(What you are asked to do) Please reproduce the listing verbatim, without its images.

--- START ---

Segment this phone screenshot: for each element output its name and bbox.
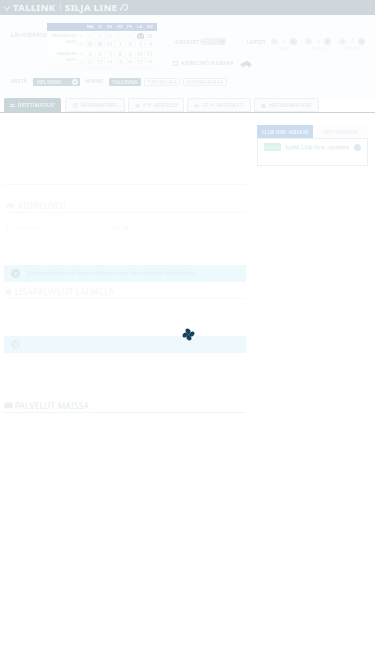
- button[interactable]: CLUB ONE -ASIAKAS: [257, 125, 313, 138]
- button[interactable]: 31: [105, 40, 115, 48]
- button[interactable]: 27: [135, 32, 145, 40]
- staticText: 29: [87, 41, 93, 47]
- staticText: 27: [138, 34, 144, 40]
- button[interactable]: Decrease: [271, 38, 278, 45]
- button[interactable]: Tallink Silja Line home: [3, 0, 129, 15]
- button[interactable]: Increase: [219, 38, 226, 45]
- button[interactable]: TALLINNA: [109, 78, 141, 86]
- staticText: AHVENANMAA: [186, 79, 224, 86]
- button[interactable]: Syötä Club One -numero: [284, 143, 351, 151]
- button[interactable]: 2: [125, 40, 135, 48]
- button[interactable]: 16: [125, 58, 135, 66]
- staticText: 30: [97, 41, 103, 47]
- button[interactable]: Increase: [290, 38, 297, 45]
- staticText: TALLINNA: [112, 79, 138, 86]
- button[interactable]: REITTIMATKAT: [4, 98, 61, 112]
- button[interactable]: 9: [125, 50, 135, 58]
- staticText: 17: [137, 59, 143, 65]
- button[interactable]: YRITYSASIAKAS: [313, 125, 368, 138]
- button[interactable]: 7: [105, 50, 115, 58]
- staticText: 23: [97, 33, 103, 39]
- staticText: 26: [127, 33, 133, 39]
- staticText: 7: [109, 51, 112, 57]
- staticText: 5 H -RISTEILY: [143, 102, 178, 109]
- button[interactable]: 30: [95, 40, 105, 48]
- button[interactable]: Info: [354, 144, 361, 151]
- button[interactable]: 8: [115, 50, 125, 58]
- button[interactable]: 29: [85, 40, 95, 48]
- button[interactable]: 18: [145, 58, 155, 66]
- staticText: YRITYSASIAKAS: [323, 129, 359, 135]
- staticText: 10: [137, 51, 143, 57]
- button[interactable]: 10: [135, 50, 145, 58]
- staticText: PE: [127, 24, 133, 30]
- staticText: 31: [107, 41, 113, 47]
- button[interactable]: TUKHOLMA: [144, 78, 180, 86]
- button[interactable]: 13: [95, 58, 105, 66]
- staticText: 6-11 V.: [312, 46, 325, 51]
- button[interactable]: Decrease: [339, 38, 346, 45]
- button[interactable]: 15: [115, 58, 125, 66]
- button[interactable]: 5: [85, 50, 95, 58]
- button[interactable]: 12: [85, 58, 95, 66]
- button[interactable]: 22 H -RISTEILYT: [187, 98, 251, 112]
- button[interactable]: 3: [135, 40, 145, 48]
- button[interactable]: 14: [105, 58, 115, 66]
- staticText: 8: [119, 51, 122, 57]
- button[interactable]: HELSINKI: [33, 78, 80, 86]
- staticText: KESÄKUU: [57, 51, 77, 57]
- button[interactable]: AJONEUVO MUKANA: [173, 59, 252, 68]
- staticText: 24: [79, 59, 84, 65]
- staticText: CLUB ONE -ASIAKAS: [262, 129, 309, 135]
- staticText: 22: [87, 33, 93, 39]
- button[interactable]: 1: [115, 40, 125, 48]
- button[interactable]: 11: [145, 50, 155, 58]
- staticText: 1: [119, 41, 122, 47]
- button[interactable]: AHVENANMAA: [183, 78, 227, 86]
- button[interactable]: Increase: [358, 38, 365, 45]
- button[interactable]: Decrease: [200, 38, 207, 45]
- staticText: SU: [147, 24, 153, 30]
- staticText: PALVELUT MAISSA: [15, 400, 90, 411]
- staticText: 16: [127, 59, 133, 65]
- staticText: !: [15, 270, 17, 278]
- button[interactable]: 17: [135, 58, 145, 66]
- button[interactable]: Decrease: [305, 38, 312, 45]
- staticText: MISTÄ: [11, 78, 28, 85]
- staticText: 0: [351, 38, 354, 45]
- staticText: 24: [107, 33, 113, 39]
- staticText: 21: [79, 33, 84, 39]
- button[interactable]: Increase: [324, 38, 331, 45]
- button[interactable]: 4: [145, 40, 155, 48]
- button[interactable]: PÄIVÄMATKAT: [65, 98, 125, 112]
- staticText: 22 H -RISTEILYT: [202, 102, 244, 109]
- staticText: 23: [79, 51, 84, 57]
- staticText: 0: [283, 38, 286, 45]
- staticText: TO: [117, 24, 123, 30]
- button[interactable]: 28: [145, 32, 155, 40]
- staticText: 15: [117, 59, 123, 65]
- button[interactable]: 5 H -RISTEILY: [128, 98, 184, 112]
- staticText: HOTELLIMATKAT: [269, 102, 312, 109]
- button[interactable]: HOTELLIMATKAT: [254, 98, 319, 112]
- staticText: 12-17 V.: [345, 46, 360, 51]
- button[interactable]: 6: [95, 50, 105, 58]
- staticText: TOUKOKUU: [52, 33, 77, 39]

--- END ---

(Task result)
Segment this phone screenshot: for each element output its name and bbox.
- button[interactable]: CLUB ONE -ASIAKAS: [257, 125, 313, 138]
- button[interactable]: 31: [105, 40, 115, 48]
- button[interactable]: 27: [135, 32, 145, 40]
- staticText: 29: [87, 41, 93, 47]
- staticText: 27: [138, 34, 144, 40]
- button[interactable]: Decrease: [271, 38, 278, 45]
- button[interactable]: Tallink Silja Line home: [3, 0, 129, 15]
- button[interactable]: Increase: [219, 38, 226, 45]
- button[interactable]: TALLINNA: [109, 78, 141, 86]
- staticText: AHVENANMAA: [186, 79, 224, 86]
- button[interactable]: Syötä Club One -numero: [284, 143, 351, 151]
- button[interactable]: 2: [125, 40, 135, 48]
- button[interactable]: 16: [125, 58, 135, 66]
- staticText: 30: [97, 41, 103, 47]
- button[interactable]: Increase: [290, 38, 297, 45]
- staticText: TALLINNA: [112, 79, 138, 86]
- button[interactable]: REITTIMATKAT: [4, 98, 61, 112]
- button[interactable]: 9: [125, 50, 135, 58]
- staticText: 17: [137, 59, 143, 65]
- button[interactable]: YRITYSASIAKAS: [313, 125, 368, 138]
- button[interactable]: 7: [105, 50, 115, 58]
- staticText: 23: [97, 33, 103, 39]
- staticText: 26: [127, 33, 133, 39]
- staticText: 7: [109, 51, 112, 57]
- staticText: 5 H -RISTEILY: [143, 102, 178, 109]
- button[interactable]: 30: [95, 40, 105, 48]
- button[interactable]: Info: [354, 144, 361, 151]
- button[interactable]: 8: [115, 50, 125, 58]
- button[interactable]: 29: [85, 40, 95, 48]
- button[interactable]: 18: [145, 58, 155, 66]
- staticText: YRITYSASIAKAS: [323, 129, 359, 135]
- staticText: 10: [137, 51, 143, 57]
- button[interactable]: 10: [135, 50, 145, 58]
- staticText: PE: [127, 24, 133, 30]
- staticText: 31: [107, 41, 113, 47]
- button[interactable]: TUKHOLMA: [144, 78, 180, 86]
- button[interactable]: 13: [95, 58, 105, 66]
- staticText: 6-11 V.: [312, 46, 325, 51]
- button[interactable]: Decrease: [339, 38, 346, 45]
- button[interactable]: 15: [115, 58, 125, 66]
- button[interactable]: 5: [85, 50, 95, 58]
- button[interactable]: 12: [85, 58, 95, 66]
- button[interactable]: 22 H -RISTEILYT: [187, 98, 251, 112]
- button[interactable]: 3: [135, 40, 145, 48]
- button[interactable]: 14: [105, 58, 115, 66]
- staticText: 8: [119, 51, 122, 57]
- button[interactable]: HELSINKI: [33, 78, 80, 86]
- staticText: KESÄKUU: [57, 51, 77, 57]
- button[interactable]: AJONEUVO MUKANA: [173, 59, 252, 68]
- staticText: 24: [79, 59, 84, 65]
- staticText: CLUB ONE -ASIAKAS: [262, 129, 309, 135]
- staticText: 22: [87, 33, 93, 39]
- button[interactable]: 1: [115, 40, 125, 48]
- button[interactable]: 11: [145, 50, 155, 58]
- staticText: 1: [119, 41, 122, 47]
- button[interactable]: AHVENANMAA: [183, 78, 227, 86]
- button[interactable]: Increase: [358, 38, 365, 45]
- button[interactable]: Decrease: [200, 38, 207, 45]
- staticText: SU: [147, 24, 153, 30]
- staticText: PALVELUT MAISSA: [15, 400, 90, 411]
- staticText: 16: [127, 59, 133, 65]
- staticText: !: [15, 270, 17, 278]
- button[interactable]: 17: [135, 58, 145, 66]
- button[interactable]: Decrease: [305, 38, 312, 45]
- staticText: MISTÄ: [11, 78, 28, 85]
- staticText: 0: [351, 38, 354, 45]
- staticText: 24: [107, 33, 113, 39]
- staticText: 21: [79, 33, 84, 39]
- button[interactable]: Increase: [324, 38, 331, 45]
- button[interactable]: 4: [145, 40, 155, 48]
- button[interactable]: PÄIVÄMATKAT: [65, 98, 125, 112]
- staticText: 22 H -RISTEILYT: [202, 102, 244, 109]
- staticText: 23: [79, 51, 84, 57]
- staticText: 0: [283, 38, 286, 45]
- staticText: TO: [117, 24, 123, 30]
- button[interactable]: 28: [145, 32, 155, 40]
- staticText: 15: [117, 59, 123, 65]
- button[interactable]: 5 H -RISTEILY: [128, 98, 184, 112]
- staticText: HOTELLIMATKAT: [269, 102, 312, 109]
- button[interactable]: HOTELLIMATKAT: [254, 98, 319, 112]
- staticText: 12-17 V.: [345, 46, 360, 51]
- button[interactable]: 6: [95, 50, 105, 58]
- staticText: TOUKOKUU: [52, 33, 77, 39]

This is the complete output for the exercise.